Customized Systems of Deep Neural Networks for Energy Efficiency

Babak Zamirai


ABSTRACT: The size and complexity growth of deep neural networks (DNNs) is driven by the push for higher accuracies and wider ranges of functionality. However, DNN computation requirements are fast outpacing the growth of computer hardware on both mobile devices and cloud servers. Hence, research to increase performance and energy efficiency of DNNs is important. This research can be divided into two major categories: input-invariant and input-dependent. Input-invariant methods leverage hardware and software techniques, such as pruning, to accelerate a single DNN for the entire dataset. Conversely, input-dependent approaches recognize that many inputs do not require the entire computational power of the model and dynamically adjust the complexity of the DNN to suit the input difficulty.
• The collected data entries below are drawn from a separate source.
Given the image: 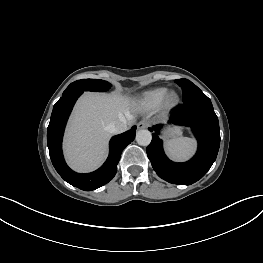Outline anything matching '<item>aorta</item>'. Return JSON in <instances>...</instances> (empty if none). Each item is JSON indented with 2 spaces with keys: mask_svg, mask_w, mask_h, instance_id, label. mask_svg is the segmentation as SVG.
<instances>
[{
  "mask_svg": "<svg viewBox=\"0 0 263 263\" xmlns=\"http://www.w3.org/2000/svg\"><path fill=\"white\" fill-rule=\"evenodd\" d=\"M152 140L151 132L145 129L139 130L136 133V141L141 146H147Z\"/></svg>",
  "mask_w": 263,
  "mask_h": 263,
  "instance_id": "762f6f07",
  "label": "aorta"
}]
</instances>
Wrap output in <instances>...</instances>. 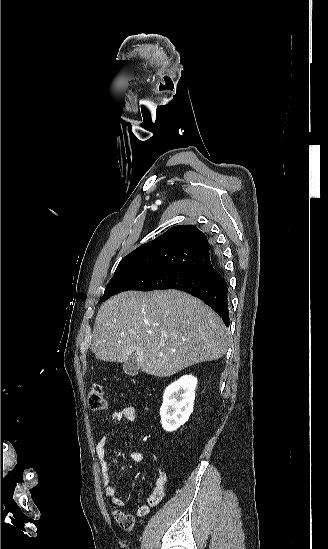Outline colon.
<instances>
[{
    "label": "colon",
    "instance_id": "5ec220e1",
    "mask_svg": "<svg viewBox=\"0 0 328 549\" xmlns=\"http://www.w3.org/2000/svg\"><path fill=\"white\" fill-rule=\"evenodd\" d=\"M107 401L102 386L94 385L88 395V406L91 410L99 411L106 408ZM115 521L125 530L131 531L135 528V518L132 514L122 512L118 509L112 511Z\"/></svg>",
    "mask_w": 328,
    "mask_h": 549
}]
</instances>
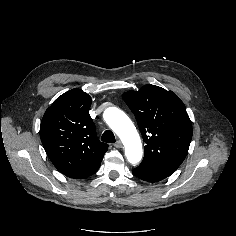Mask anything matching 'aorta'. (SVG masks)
Returning a JSON list of instances; mask_svg holds the SVG:
<instances>
[{"label":"aorta","mask_w":236,"mask_h":236,"mask_svg":"<svg viewBox=\"0 0 236 236\" xmlns=\"http://www.w3.org/2000/svg\"><path fill=\"white\" fill-rule=\"evenodd\" d=\"M104 119L122 140L127 160L131 164H137L142 158V144L130 118L117 107H109L104 111Z\"/></svg>","instance_id":"obj_1"}]
</instances>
Both DNN pruning and intelligent combination of DNNs require machine learning expertise and manual design, which makes them hard to implement and deploy. This thesis proposes techniques to improve performance and applicability of both input-invariant and input-dependent methods. First, it introduces a new category of input-dependent solutions to maximize energy efficiency and minimize latency of DNNs by customizing systems of DNNs based on input variations. Instead of conventional DNN ensembles, it proposes a data heterogeneous multi-NN system to divide the data space into subsets with one specialized learner for each subset. In addition, an intelligent hybrid server-edge deep learning system is introduced to dynamically distribute DNN computation between the cloud and edge device based on the input data and environmental conditions. Furthermore, it suggests an input-driven synergistic deep learning system, which dynamically distributes DNN computation between a more accurate big and a less accurate little DNN. Lastly, it introduces a noniterative double-shot pruning method, which takes advantage of both architectural features and weight values to improve the simplicity and applicability of pruning.